(Collection entries)
● ● ● ● ● ● ●

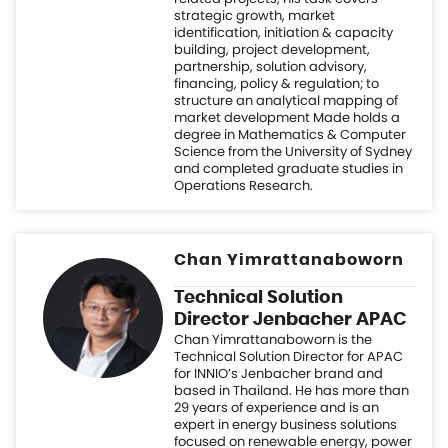
degree in Mathematics & Computer
Science from the University of Sydney
and completed graduate studies in
Operations Research.
Chan Yimrattanaboworn
Technical Solution
Director Jenbacher APAC
Chan Yimrattanaboworn is the
Technical Solution Director for APAC
for INNIO’s Jenbacher brand and
based in Thailand. He has more than
29 years of experience and is an
expert in energy business solutions
focused on renewable energy, power
plant technology, and natural gas
power plants involving gas turbines,
gas engines, biogas plant, heat
recovery system, absorption chiller,
and gasification systems. Chan
possesses technical proficiency with
gas turbines, gas engines, power
plant development, and energy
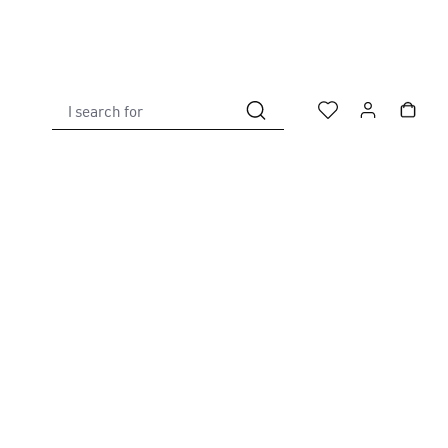
I search for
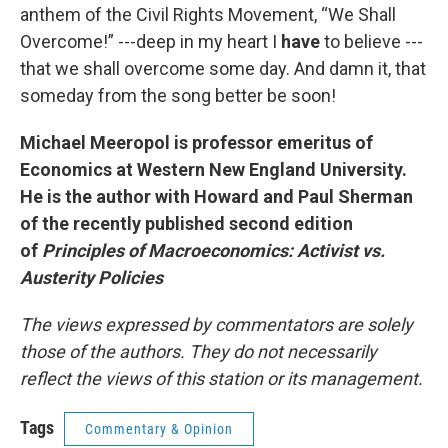
anthem of the Civil Rights Movement, “We Shall
Overcome!” ---deep in my heart I
have
to believe ---
that we shall overcome some day. And damn it, that
someday from the song better be soon!
Michael Meeropol is professor emeritus of
Economics at Western New England University.
He is the author with Howard and Paul Sherman
of the recently published second edition
of
Principles of Macroeconomics: Activist vs.
Austerity Policies
The views expressed by commentators are solely
those of the authors. They do not necessarily
reflect the views of this station or its management.
Tags
Commentary & Opinion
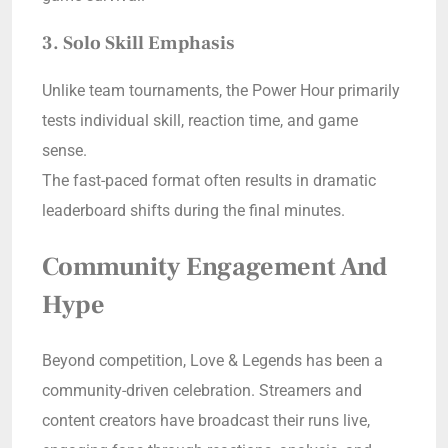
3. Solo Skill Emphasis
Unlike team tournaments, the Power Hour primarily
tests individual skill, reaction time, and game
sense.
The fast-paced format often results in dramatic
leaderboard shifts during the final minutes.
Community Engagement And
Hype
Beyond competition, Love & Legends has been a
community-driven celebration. Streamers and
content creators have broadcast their runs live,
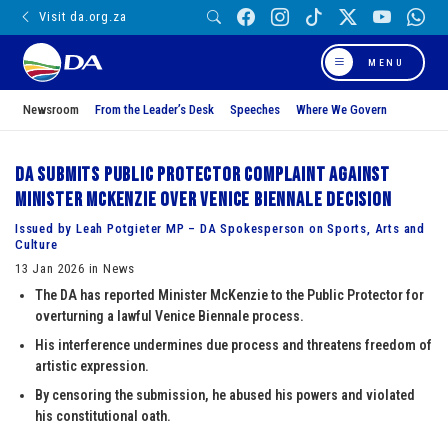
Visit da.org.za
MENU
Newsroom
From the Leader’s Desk
Speeches
Where We Govern
DA submits Public Protector complaint against
Minister McKenzie over Venice Biennale decision
Issued by Leah Potgieter MP – DA Spokesperson on Sports, Arts and
Culture
13 Jan 2026 in News
The DA has reported Minister McKenzie to the Public Protector for
overturning a lawful Venice Biennale process.
His interference undermines due process and threatens freedom of
artistic expression.
By censoring the submission, he abused his powers and violated
his constitutional oath.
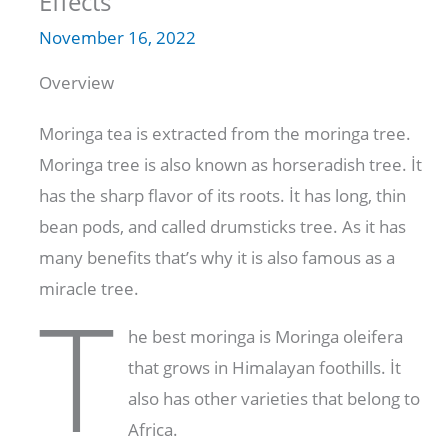
Effects
November 16, 2022
Overview
Moringa tea is extracted from the moringa tree.
Moringa tree is also known as horseradish tree. İt
has the sharp flavor of its roots. İt has long, thin
bean pods, and called drumsticks tree. As it has
many benefits that’s why it is also famous as a
miracle tree.
T
he best moringa is Moringa oleifera
that grows in Himalayan foothills. İt
also has other varieties that belong to
Africa.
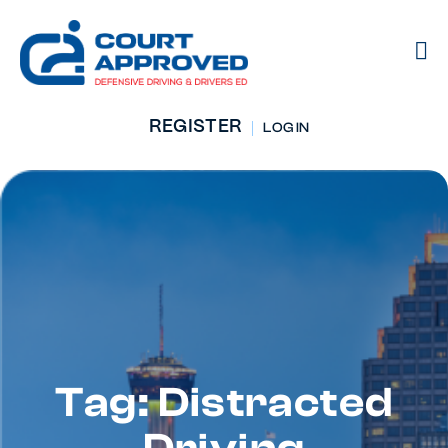
REGISTER
LOG IN
Tag: Distracted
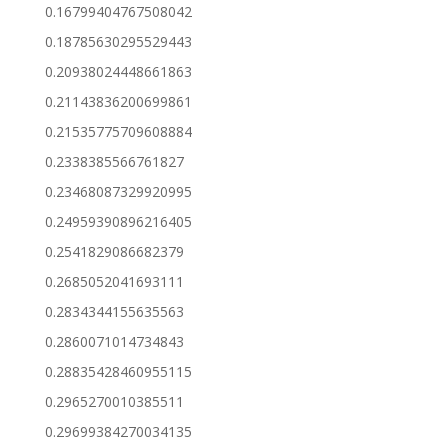
0.16799404767508042
0.18785630295529443
0.20938024448661863
0.21143836200699861
0.21535775709608884
0.2338385566761827
0.23468087329920995
0.24959390896216405
0.2541829086682379
0.2685052041693111
0.2834344155635563
0.2860071014734843
0.28835428460955115
0.2965270010385511
0.29699384270034135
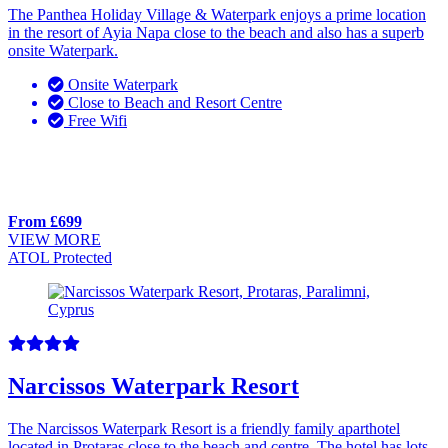
The Panthea Holiday Village & Waterpark enjoys a prime location
in the resort of Ayia Napa close to the beach and also has a superb
onsite Waterpark.
Onsite Waterpark
Close to Beach and Resort Centre
Free Wifi
From £699
VIEW MORE
ATOL Protected
Narcissos Waterpark Resort
The Narcissos Waterpark Resort is a friendly family aparthotel
located in Protaras close to the beach and centre. The hotel has lots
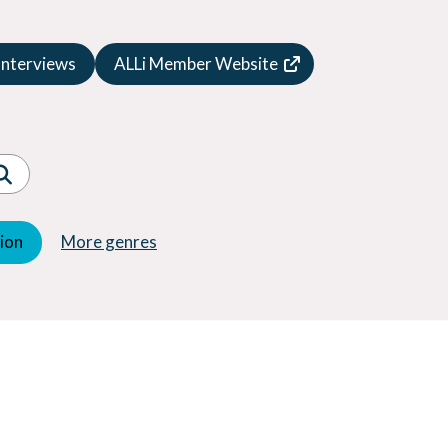
Speculative Fiction
Suspense
Interviews
ALLi Member Website
Thriller
Western
Women's Fiction
Young Adult (YA)
tion
More genres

● ● ● ● ● ● ●

▸ Work item
Pictures stay out. Print the data exactly, from its first line through the line containing "Michael Meeropol is professor emeritus of".

▸ Written answer
degree in Mathematics & Computer
Science from the University of Sydney
and completed graduate studies in
Operations Research.
Chan Yimrattanaboworn
Technical Solution
Director Jenbacher APAC
Chan Yimrattanaboworn is the
Technical Solution Director for APAC
for INNIO’s Jenbacher brand and
based in Thailand. He has more than
29 years of experience and is an
expert in energy business solutions
focused on renewable energy, power
plant technology, and natural gas
power plants involving gas turbines,
gas engines, biogas plant, heat
recovery system, absorption chiller,
and gasification systems. Chan
possesses technical proficiency with
gas turbines, gas engines, power
plant development, and energy
I search for
anthem of the Civil Rights Movement, “We Shall
Overcome!” ---deep in my heart I
have
to believe ---
that we shall overcome some day. And damn it, that
someday from the song better be soon!
Michael Meeropol is professor emeritus of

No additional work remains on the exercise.